[I originally published this in January 2008. I thought in honor of today’s low temperatures I’d resurrect it from the back of the blog roll. Enjoy! -DWG]
by David W. Gregg, Executive Director, RINHS
Today’s Exec’s Blog is about global warming and is RINHS’s contribution to Focus the Nation.
I grew up in New England, around Boston and then on Cape Cod, and I have loved living in New England because of the winters. No, not for the way ten inches of new powder snow muffles the village green, nor the way the skaters congregate on the neighborhood pond, nor the tangy smell of hardwood smoke lying under the temperature inversion along the valley floor. After all, I said, “Cape Cod.” Think driving sleet instead of snow, crackling deathtraps instead of solidly ice-covered ponds, and acrid smoke of fires “burning” wet oak instead of mouthwatering maple, hickory, or butternut. No, it’s not for the Currier & Ives aesthetics that I love New England winters: I love New England winters because they reset the bugs once every 12 months.
Once you get them going, arthropods (insects, spiders, chilopoda, mites, et al.) have a tendency to just keep going unless and until they run into something that stops them. As long as conditions are favorable, they’ll keep on eating, growing, and breeding. For arthropods, favorable conditions are warm and humid, with lots of leafy, bushy, grassy vegetation to provide food and shelter. So very generally speaking, for any particular region the size and population of crickets, spiders, centipedes, mosquitoes, and what not is more or less determined by how much eating, growing, and breeding can be fit in between last frost and first frost. If that’s a short time, you have small bugs and not so many of them and if that’s a long time, you have lots of bugs, they’re giants, and they have plenty of time left over after securing life’s bare necessities to explore the insides of your home. It’s a bit more complicated than that, of course. For instance, arthropods’ growth and reproduction isn’t just on or off, its rate can rise and fall with temperature so a long, cold summer can be as limiting as a short, hot one. Also, you’ll probably have noticed that the short, cold summers of the Arctic don’t seem to slow down the mosquitoes any. But generally, the arthropod fauna in an area is temperate if the climate is temperate or tropical if the climate is tropical.
These same general observations apply to plants (and to rodents) as they do to arthropods. In the same way that a painter brings light into a painting by using dark, frost makes it possible for us to have variety in our flora…spring ephemerals, summer perennials, fall foliage. As with insects, frost either limits a plant’s size to the growth of one season or forces it to be woody so it can over-winter (which just makes it useful for things like firewood). A good, hard frost is truly the Great Equalizer. Without a good, hard frost animals and plants would treat winter like intermission…pop out for a pee break and some popcorn then back in for the second act!

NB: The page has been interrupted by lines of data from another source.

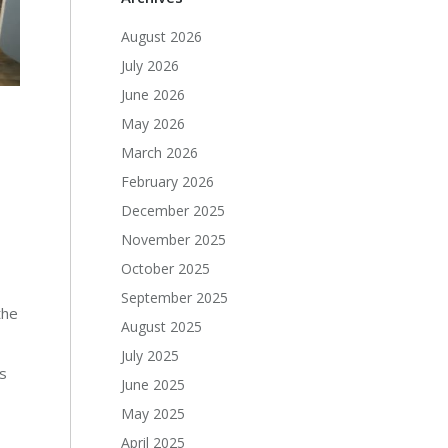
August 2026
July 2026
June 2026
May 2026
March 2026
February 2026
December 2025
November 2025
October 2025
September 2025
the
August 2025
July 2025
es
June 2025
May 2025
April 2025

And that’s where global warming comes in. If I wanted to live in a part of the country where giant crickets were a regular part of my kitchen’s fauna and I had to deal with six species of blood-sucking Acari (mites and ticks) when I went outside, I’d move to North Carolina. I’ve learned to live with SOME ticks and I like my hymenoptera small and manageable. I don’t want to live with chiggers or fire ants or malaria mosquitos or killer bees. Frost has protected us New Englanders from these things and from kudzu and God knows what. And yet with global warming, all these creatures and more have just got their tickets punched for an express trip to a quaint New England village. Doubt it? Have you experienced a swarm of lone star tick larvae, a new addition to our tick diversity now making their way along the coast?

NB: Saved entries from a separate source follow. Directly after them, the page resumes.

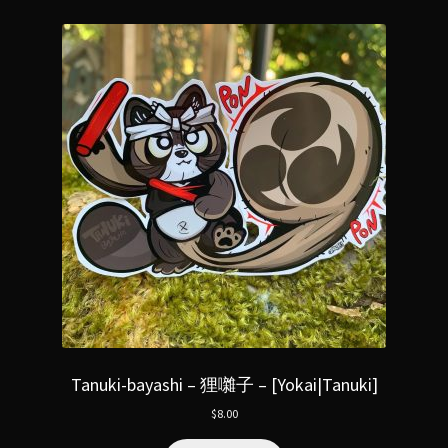
Tanuki-bayashi – 狸囃子 – [Yokai|Tanuki]
$
8.00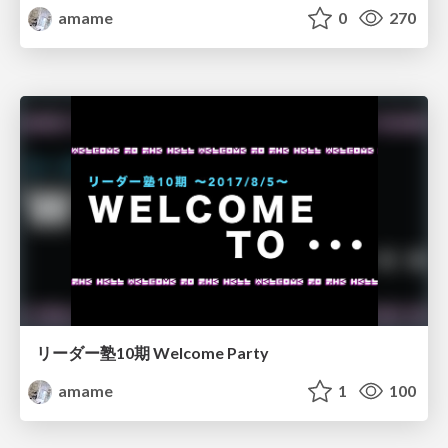
amame
0
270
リーダー塾10期 Welcome Party
amame
1
100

All this interest in keeping the bugs down may seem pretty strange coming from someone with a professed avocation in insects, but there you are. Maybe I like my Nature just a little bit buttoned down, and as long as it’s Mother Nature herself who does the buttoning, then I’d say it’s a defensible sentiment. But what if we mess with Mother Nature’s natural reset button, as we seem to be with global warming? SHE’s not the one who’s going to care. She’ll just keep going with the insects and the mites and the ants and the vines. WE’RE the ones who’ll have to move north or learn to love our new environment…”Oh look, honey, the fire ants got the dog!”